Below the Root (novel)
First edition | |
Author | Zilpha Keatley Snyder |
---|---|
Illustrator | Alton Raible |
Country | United States |
Language | English |
Series | Green Sky Trilogy |
Genre | Fantasy |
Publisher | Atheneum |
Publication date | 1975 |
Media type | Print (hardback & paperback) |
Pages | 231 pp |
ISBN | 0-689-30457-9 |
Followed by | And All Between |
Below the Root is a science fiction/fantasy novel by Zilpha Keatley Snyder, the first book in the Green Sky Trilogy. The 1984 videogame Below the Root is based on the book series.[1]
Plot summary
Raamo D’ok, a 13-year-old Kindar boy in a seemingly idyllic society, learns that he has been Chosen to join the Ol-zhaan, Green-sky’s elite ruling class. Pensing (telepathy), kiniporting (telekinesis) and grunspreking (influencing plant life) are extremely important "spirit-skills" that have all but disappeared from the Kindar gene pool. Raamo has all these abilities, albeit moderately. He meets the other Chosen, a young woman called Genaa, and begins to receive telepathic messages from a shadowy figure who says he is glad to see his strong Spirit-powers, cryptically announcing that he has also chosen Raamo.

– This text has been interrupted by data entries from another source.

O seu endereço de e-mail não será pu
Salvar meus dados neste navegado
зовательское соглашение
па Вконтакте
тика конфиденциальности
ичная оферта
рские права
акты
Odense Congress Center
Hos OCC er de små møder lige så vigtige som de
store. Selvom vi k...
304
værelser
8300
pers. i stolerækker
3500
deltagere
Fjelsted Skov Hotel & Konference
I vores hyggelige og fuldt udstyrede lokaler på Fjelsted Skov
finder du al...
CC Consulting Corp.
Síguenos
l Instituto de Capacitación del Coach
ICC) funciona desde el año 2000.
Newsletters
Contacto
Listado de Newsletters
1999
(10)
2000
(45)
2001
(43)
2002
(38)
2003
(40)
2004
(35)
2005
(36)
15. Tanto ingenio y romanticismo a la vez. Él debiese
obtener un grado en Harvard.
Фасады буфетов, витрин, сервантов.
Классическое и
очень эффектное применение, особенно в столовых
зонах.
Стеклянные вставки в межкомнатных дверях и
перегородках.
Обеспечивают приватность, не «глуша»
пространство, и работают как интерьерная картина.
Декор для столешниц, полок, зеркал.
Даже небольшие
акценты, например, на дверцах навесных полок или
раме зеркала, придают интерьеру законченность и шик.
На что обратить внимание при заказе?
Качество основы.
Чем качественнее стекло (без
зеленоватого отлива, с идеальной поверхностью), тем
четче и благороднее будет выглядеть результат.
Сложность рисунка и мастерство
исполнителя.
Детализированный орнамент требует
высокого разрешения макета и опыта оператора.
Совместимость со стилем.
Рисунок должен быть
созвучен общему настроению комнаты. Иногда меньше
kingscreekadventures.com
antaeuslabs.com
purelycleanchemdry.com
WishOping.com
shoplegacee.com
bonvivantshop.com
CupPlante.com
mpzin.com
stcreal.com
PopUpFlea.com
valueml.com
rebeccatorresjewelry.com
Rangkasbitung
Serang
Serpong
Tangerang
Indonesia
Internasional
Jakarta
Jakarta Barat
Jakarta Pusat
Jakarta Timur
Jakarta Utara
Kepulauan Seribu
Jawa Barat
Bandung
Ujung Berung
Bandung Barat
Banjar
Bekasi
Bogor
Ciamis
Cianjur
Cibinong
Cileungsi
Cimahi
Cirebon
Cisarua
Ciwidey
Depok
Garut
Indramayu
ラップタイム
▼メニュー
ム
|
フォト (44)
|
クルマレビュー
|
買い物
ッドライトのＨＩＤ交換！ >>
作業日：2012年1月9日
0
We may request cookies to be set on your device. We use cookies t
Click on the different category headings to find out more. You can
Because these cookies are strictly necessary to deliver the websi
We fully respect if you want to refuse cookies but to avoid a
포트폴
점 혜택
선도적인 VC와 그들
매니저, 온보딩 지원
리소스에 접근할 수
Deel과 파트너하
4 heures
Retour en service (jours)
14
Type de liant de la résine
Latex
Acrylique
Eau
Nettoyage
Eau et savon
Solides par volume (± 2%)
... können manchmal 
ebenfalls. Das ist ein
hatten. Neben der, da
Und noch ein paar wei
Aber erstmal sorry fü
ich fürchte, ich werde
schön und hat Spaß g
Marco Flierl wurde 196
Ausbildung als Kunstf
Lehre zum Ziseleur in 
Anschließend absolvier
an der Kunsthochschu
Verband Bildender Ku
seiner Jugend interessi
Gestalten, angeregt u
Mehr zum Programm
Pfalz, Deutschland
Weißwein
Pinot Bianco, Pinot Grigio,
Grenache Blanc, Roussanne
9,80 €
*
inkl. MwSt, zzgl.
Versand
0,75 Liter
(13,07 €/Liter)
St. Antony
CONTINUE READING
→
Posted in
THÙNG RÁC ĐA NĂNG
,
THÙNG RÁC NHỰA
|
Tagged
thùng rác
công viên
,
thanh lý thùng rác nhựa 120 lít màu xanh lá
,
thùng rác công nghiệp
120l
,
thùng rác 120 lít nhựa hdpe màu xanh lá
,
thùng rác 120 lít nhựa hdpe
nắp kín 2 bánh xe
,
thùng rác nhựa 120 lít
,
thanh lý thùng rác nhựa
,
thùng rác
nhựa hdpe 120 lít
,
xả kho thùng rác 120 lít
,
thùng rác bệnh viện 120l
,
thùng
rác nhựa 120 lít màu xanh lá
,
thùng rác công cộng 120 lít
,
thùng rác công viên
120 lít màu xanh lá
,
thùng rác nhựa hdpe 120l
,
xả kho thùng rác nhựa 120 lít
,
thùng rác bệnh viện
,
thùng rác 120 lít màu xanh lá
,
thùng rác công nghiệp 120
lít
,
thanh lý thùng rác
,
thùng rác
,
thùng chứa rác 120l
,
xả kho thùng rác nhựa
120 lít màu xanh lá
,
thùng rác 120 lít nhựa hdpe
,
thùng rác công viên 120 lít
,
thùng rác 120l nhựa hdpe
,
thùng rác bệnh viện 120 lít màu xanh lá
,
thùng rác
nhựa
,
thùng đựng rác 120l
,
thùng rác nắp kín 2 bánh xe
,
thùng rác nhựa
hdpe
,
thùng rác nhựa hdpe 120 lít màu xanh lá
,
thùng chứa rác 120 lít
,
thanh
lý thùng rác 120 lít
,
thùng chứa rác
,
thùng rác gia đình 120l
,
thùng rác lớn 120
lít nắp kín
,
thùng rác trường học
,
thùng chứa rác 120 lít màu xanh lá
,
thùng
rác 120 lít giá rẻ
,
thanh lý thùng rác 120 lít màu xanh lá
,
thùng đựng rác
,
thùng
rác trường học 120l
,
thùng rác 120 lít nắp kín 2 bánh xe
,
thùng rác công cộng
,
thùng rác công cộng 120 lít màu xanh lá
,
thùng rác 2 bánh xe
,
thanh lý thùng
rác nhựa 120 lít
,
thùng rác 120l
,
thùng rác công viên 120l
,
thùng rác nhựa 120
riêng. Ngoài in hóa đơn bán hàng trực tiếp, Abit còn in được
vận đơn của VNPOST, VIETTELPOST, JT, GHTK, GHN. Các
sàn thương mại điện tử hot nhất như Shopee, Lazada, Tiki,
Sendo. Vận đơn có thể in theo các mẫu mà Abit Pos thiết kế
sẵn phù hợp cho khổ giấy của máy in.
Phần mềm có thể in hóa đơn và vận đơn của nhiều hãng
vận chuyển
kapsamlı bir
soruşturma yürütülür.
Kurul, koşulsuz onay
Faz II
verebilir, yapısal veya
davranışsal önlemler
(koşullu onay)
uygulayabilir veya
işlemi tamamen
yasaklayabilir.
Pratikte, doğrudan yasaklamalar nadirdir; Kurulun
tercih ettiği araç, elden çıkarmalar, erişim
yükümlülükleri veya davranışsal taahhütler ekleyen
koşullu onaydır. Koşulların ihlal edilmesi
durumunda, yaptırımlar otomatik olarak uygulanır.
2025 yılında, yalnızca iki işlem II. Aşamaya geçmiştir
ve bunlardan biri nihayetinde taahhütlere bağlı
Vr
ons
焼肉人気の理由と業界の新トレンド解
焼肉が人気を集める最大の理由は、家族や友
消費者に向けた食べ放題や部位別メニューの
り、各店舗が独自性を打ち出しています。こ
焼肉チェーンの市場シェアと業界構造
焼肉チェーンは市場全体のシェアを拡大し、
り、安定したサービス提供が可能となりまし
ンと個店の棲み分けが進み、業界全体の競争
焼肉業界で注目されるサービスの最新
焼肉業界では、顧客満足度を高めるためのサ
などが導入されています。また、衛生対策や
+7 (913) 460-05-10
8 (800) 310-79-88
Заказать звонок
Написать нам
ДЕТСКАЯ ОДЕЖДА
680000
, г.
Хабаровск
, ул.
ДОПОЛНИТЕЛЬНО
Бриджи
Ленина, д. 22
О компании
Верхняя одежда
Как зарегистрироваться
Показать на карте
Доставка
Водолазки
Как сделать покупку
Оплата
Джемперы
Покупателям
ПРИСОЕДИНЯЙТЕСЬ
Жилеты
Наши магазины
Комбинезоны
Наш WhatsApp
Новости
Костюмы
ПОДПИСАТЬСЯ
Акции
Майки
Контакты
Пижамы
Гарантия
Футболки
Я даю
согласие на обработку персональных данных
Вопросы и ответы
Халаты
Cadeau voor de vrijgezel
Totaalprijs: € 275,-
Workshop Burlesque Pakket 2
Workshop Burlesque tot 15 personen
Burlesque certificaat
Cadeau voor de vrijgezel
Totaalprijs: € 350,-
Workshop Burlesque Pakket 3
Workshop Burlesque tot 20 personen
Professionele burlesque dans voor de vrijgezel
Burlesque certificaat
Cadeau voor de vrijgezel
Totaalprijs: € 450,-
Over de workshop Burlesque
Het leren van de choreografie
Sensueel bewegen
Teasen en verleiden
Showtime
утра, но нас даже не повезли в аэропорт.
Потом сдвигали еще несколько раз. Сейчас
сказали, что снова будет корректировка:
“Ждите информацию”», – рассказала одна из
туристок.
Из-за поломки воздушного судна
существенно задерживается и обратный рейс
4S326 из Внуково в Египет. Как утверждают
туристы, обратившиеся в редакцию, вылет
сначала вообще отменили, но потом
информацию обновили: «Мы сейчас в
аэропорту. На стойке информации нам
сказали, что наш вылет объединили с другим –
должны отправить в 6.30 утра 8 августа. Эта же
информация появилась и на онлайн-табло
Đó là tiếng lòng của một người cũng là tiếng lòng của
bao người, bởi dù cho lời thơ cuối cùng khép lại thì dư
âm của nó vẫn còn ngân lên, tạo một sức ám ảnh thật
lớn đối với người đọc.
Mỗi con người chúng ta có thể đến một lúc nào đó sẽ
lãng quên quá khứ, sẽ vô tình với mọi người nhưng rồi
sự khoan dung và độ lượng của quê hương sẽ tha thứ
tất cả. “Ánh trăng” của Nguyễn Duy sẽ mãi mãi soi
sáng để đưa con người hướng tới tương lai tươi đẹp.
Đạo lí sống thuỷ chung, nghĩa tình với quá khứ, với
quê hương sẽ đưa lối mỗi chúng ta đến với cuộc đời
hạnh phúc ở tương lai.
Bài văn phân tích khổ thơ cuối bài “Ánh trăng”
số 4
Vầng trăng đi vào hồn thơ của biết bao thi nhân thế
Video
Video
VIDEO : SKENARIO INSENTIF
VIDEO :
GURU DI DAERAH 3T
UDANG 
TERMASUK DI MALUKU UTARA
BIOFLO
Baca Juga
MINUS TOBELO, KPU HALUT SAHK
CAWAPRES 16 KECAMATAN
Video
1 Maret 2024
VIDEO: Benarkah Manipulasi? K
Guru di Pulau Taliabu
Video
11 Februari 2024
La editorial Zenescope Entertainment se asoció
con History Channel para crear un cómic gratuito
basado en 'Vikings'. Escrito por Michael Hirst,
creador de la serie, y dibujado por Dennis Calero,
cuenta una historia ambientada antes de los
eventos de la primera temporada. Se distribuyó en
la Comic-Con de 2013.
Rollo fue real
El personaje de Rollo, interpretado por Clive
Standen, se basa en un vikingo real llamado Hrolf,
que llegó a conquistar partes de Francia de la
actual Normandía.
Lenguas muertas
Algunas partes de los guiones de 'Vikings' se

Only the Ol-zhaan know that the Kindar are descendants of an centuries-old colony escaping a world destroyed by war and violence. Society was carefully constructed to nurture positive emotions and repress negative "unjoyful" ones. Even little children practice mind-blocking and eat soothing Wissenberries to dissociate from forbidden emotions. Raamo learns that Genaa's father is dead, captured by the Pash-shan, feared creatures that live trapped below the ground. The Wissenroot, a psychically reinforced plant that covers the ground, has imprisoned these monsters for centuries. The Kindar are forbidden to descend to earth—even to look down or think about the forest floor is dangerous.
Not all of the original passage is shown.